Однако он выпрямился и нагло ответил:
– Насчёт расстрелять – это надо подумать, гражданин майор. Посажу я и вас. Четыре месяца над вами все куры смеются – а вы зарплату получаете? Снимут погончики! Насчёт расстрелять – это подумать надо…
85. Князь Курбский
Наша способность к подвигу, то есть к поступку, чрезвычайному для сил единичного человека, отчасти создаётся нашею волей, отчасти же, видимо, уже при рождении заложена или не заложена в нас. Тяжелей всего даётся нам подвиг, если он добыт неподготовленным усилием нашей воли. Легче – если был последствием усилия многолетнего, равномерно направленного. И с благословенной лёгкостью, если подвиг был нам прирождён: тогда он происходит просто, как вдох и выдох.
Так жил Руська Доронин под всесоюзным розыском – с простотой и детской улыбкой. В его кровь, должно быть, от рождения уже был впрыснут пульс риска, жар авантюры.
Но для чистенького, благополучного Иннокентия недоступно было бы – скрываться под чужим именем, метаться по стране. Ему даже в голову не могло прийти, что он может что-либо противопоставить своему аресту, если арест назначен.
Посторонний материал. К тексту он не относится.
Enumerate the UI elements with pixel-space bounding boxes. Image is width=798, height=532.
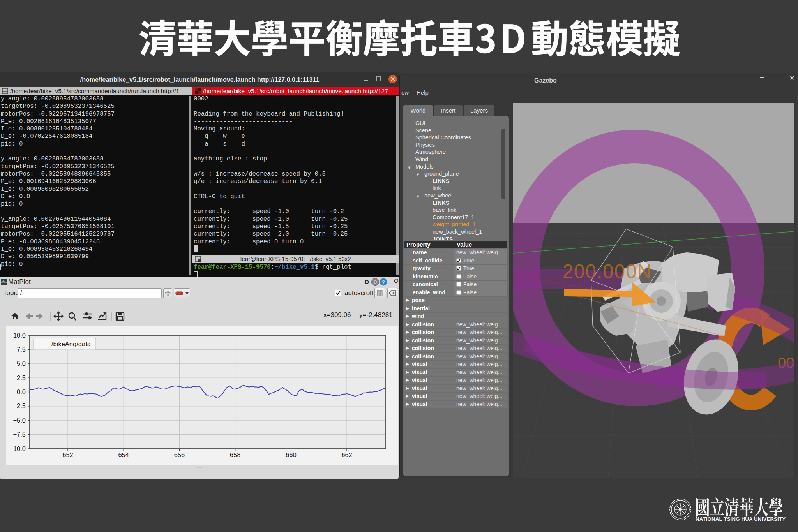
svg-text:0.0: 0.0 [17,388,26,395]
svg-text:2.5: 2.5 [17,374,26,381]
svg-text:658: 658 [230,451,241,458]
svg-text:NATIONAL TSING HUA UNIVERSITY: NATIONAL TSING HUA UNIVERSITY [696,516,786,522]
svg-text:/bikeAng/data: /bikeAng/data [51,340,91,347]
svg-text:−10.0: −10.0 [9,445,26,452]
svg-text:654: 654 [118,451,129,458]
svg-text:5.0: 5.0 [17,360,26,367]
svg-text:−7.5: −7.5 [13,431,26,438]
svg-text:7.5: 7.5 [17,346,26,353]
svg-text:662: 662 [341,451,352,458]
svg-text:200.000N: 200.000N [563,261,652,282]
svg-text:−5.0: −5.0 [13,417,26,424]
svg-text:......: ...... [197,465,202,469]
svg-text:652: 652 [62,451,73,458]
svg-text:−2.5: −2.5 [13,402,26,409]
svg-text:10.0: 10.0 [13,332,26,339]
svg-text:660: 660 [286,451,297,458]
svg-text:656: 656 [174,451,185,458]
Он звонил в посольство – порывом, плохо обдуманным. Он узнал внезапно – и было поздно откладывать на те несколько дней, когда он сам поедет в Нью-Йорк. Он звонил в одержимости, хотя знал, что все телефоны прослушиваются и их только несколько человек в министерстве, кто знает секрет Георгия Коваля.
Он просто бросился в пропасть, потому что осветилось ему, как это невыносимо, что так безсовестно уворуют бомбу – и начнут ею трясти через год. Он бросился в пропасть быстрым подхватом чувства, но всё же он не представлял ударяющего, мозжащего каменного дна. Он, может быть, таил ещё где-то дерзкую надежду выпорхнуть, уйти от ответа, перелететь за океан, отдышаться, рассказывать корреспондентам.
Но, ещё и дна не достигнув, он упал в опустошение, в изнеможение духа. Оборвался натяг его короткой решимости – и страх разорял и выжигал его.
Это особенно сказалось с утра понедельника, когда надо было через силу опять начинать жить, ехать на работу, с тревогой ловить, не изменились ли взгляды и голоса вокруг него, не таят ли они угрозу.
Иннокентий ещё держался, сколько мог, с достоинством, но внутри уже был разрушен, у него отнялись все способности сопротивляться, искать выход, спасаться.
Ещё не было одиннадцати утра, когда секретарша, не допустившая Иннокентия к шефу, сказала, что, как она слышала, назначение Володина задержано заместителем министра.
Новость эта, хотя и не до конца проверенная, так сотрясла Иннокентия, что он не имел даже сил добиваться приёма и убедиться в истине. Ничто другое не могло задержать уже разрешённый его отъезд! На его назначение в ООН уже была виза Вышинского, место резервировано за Советским Союзом… Значит, он раскрыт…
Как-то видя всё потемневшим и плечи чувствуя как бы оттянутыми полными вёдрами, он вернулся в свою комнату и только мог сделать одно: запереть дверь на ключ и ключ вынуть (чтоб думали – он вышел). Он мог сделать так потому, что сосед, сидящий за вторым столом, не вернулся из командировки.